Every morning they come out of nowhere, flying through the open canopy of our house. They always land on us while we’re sleeping. Dozens of them gather on the rafters and descend on us, waking us up with their incessant chirping.
This morning is different. She’s managed to wake us both before the first whisper of sunrise. She’s also managed to convince me that the birds won’t land on us if we move the bed to the opposite corner of our one-room house.
The Glass Nest
Easier said than done, I tell her. The house is littered with our things: her threads and textiles, my paints and canvasses, her sheet music, my computer parts. She gets started on sorting the small items strewn across the floor as I move the large pieces of furniture that obstruct the planned path of our move.
Somewhere, a clock chimes, but I can’t see it; there’s just too much old furniture and junk. It’s nearly sunrise, and I can already hear chirping. She throws clutter-filled boxes on the bed as I finish clearing the path. The floor is littered still with tiny things that she could not waste time picking up: pennies, buttons, safety pins, transistors.
I tell her that the boxes on the bed should be removed to lighten the load. She says that they’re all filled with small parts, so it’s okay.
I pull while she pushes. The bed is a lot heavier than it looks. The frame is a simple set of iron bars. Like all our furniture, it’s old and weathered. With each heave, we’re barely able to move a few inches. I look up at the rafters. There’s already one parakeet there, watching.
We redouble our efforts. Rest, heave, then a check of the rafters. Each time we look, there’s another one or two. Eventually, there are thirty or forty of them.
— — —
We’re finished, and the sun is about to rise. She falls onto the bed with a moan, knocking off a half-completed painting. It’s an image of her in repose, wearing the same housefrock. Her face is unfinished.
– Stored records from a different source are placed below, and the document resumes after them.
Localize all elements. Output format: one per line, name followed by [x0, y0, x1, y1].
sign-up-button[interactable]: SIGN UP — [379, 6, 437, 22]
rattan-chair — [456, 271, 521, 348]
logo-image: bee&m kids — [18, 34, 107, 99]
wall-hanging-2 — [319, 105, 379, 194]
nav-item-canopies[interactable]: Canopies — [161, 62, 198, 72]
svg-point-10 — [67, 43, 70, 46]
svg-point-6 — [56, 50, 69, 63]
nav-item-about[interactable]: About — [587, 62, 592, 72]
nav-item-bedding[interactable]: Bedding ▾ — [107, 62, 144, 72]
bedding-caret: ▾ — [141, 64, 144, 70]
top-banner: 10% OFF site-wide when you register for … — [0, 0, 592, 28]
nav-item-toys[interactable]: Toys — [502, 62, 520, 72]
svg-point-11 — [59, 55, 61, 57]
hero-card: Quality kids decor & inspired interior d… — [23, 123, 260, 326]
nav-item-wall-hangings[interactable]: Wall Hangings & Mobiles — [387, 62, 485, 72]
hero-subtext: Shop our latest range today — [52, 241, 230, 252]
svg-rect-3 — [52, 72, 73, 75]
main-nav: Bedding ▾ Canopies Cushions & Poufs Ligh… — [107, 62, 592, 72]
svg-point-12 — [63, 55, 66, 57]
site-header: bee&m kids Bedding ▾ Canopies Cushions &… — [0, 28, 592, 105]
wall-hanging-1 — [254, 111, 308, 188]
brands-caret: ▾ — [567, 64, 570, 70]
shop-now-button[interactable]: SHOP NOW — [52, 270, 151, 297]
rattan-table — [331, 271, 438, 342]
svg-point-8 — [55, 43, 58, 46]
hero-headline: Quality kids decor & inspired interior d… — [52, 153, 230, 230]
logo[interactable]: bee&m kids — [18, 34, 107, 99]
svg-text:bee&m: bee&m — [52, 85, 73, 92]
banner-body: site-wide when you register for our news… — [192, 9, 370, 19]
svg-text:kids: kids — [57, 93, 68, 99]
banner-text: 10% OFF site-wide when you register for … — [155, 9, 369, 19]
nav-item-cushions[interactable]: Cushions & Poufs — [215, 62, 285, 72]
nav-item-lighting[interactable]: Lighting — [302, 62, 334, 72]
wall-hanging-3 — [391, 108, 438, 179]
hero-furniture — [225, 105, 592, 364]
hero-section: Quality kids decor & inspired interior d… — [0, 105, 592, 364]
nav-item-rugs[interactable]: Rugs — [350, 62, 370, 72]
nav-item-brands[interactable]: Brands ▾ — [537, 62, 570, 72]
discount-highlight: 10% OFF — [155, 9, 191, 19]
She tells me she hates the bed where it is now. I hate it too; there’s not enough sunlight. It’s worth it, she says, to be able to sleep in peace. In the rafters, the parakeets chirp.
Still exhausted, she says she wants to make more curtains on her loom. We don’t get enough privacy, she says, living in a greenhouse. I say that we could always buy some curtains. She hates that idea. If she weaves them all by loom, she tells me, it’ll be more like home. More likeus.
The ceiling is made of glass too. I wonder how we can cover a glass ceiling. Some of the panels are missing. I wonder also why it’s never rained since we moved in. Not a single drop.
A crash destroys my reverie. She’s lazily kicking boxes off the bed. Their contents scatter across the room as they hit the floor. Before I can complain, she reaches up and pulls me down and into her arms. She says she wants to make love.
Her skin is hot, smooth and supple. Her hair smells like summer rain. I find myself wondering if she’s made of rain. She pulls my face into the small of her neck.
— — —
We wake up later in each other’s arms. There are two parakeets on her head. The bed is filled with them. Angrily, she sits up and waves her arms. She curses the birds as they scatter and fly back up to the rafters.
So much for that idea, I tell her. She smiles at me and says she has a better one. She’s going out to buy netting. We can hang it just below the rafters so the birds can’t get in.
While trying to find her shoes, she stubs her toe on an upright piano. I don’t remember us getting a piano, I say. She tells me that she wants to learn how to play it, but has to restore it first. The thing is old, with yellowed keys and scratched wood.
She puts on a tan sundress and sandals, pulls her rusty bicycle from behind the piano and walks out the door. I ask her to buy a broom also.
— — —
I pick up the unfinished painting of her, walk over to my easel, and set it down. As I mix the paints, I realize that I can’t remember what her face looks like. I take the painting and place it on the floor. I pick up a blank canvas and start working on a new painting of her. In this one, she’s wearing a sundress and riding a bicycle. Her skin is glowing. I work for hours, but am unable to paint her face.
The parakeets are all on the bed again. I don’t even bother shooing them away; the sun is setting and they’ll be going away soon, anyway.
— — —
It’s dark by the time she gets back. Candles light our house and her hair glistens in the light. I put away her bicycle as she drags a sack full of netting through the door. Her hair is wet, she says, because it was raining. I tell her that it’s strange, since not a drop of water leaked in through the open ceiling. She looks at me mischievously. She forgot to get a broom, she says.
I say it’s too late and too dark to hang the netting. Besides, I couldn’t find a ladder. It’s okay, she says, toweling off her hair. If we get up early enough, we can hang the netting and move the bed back to the other side of the house.
I examine the netting. It’s as fine as gossamer and the same colour as her dress. We should sleep now, she says; we want to get up early before the birds come.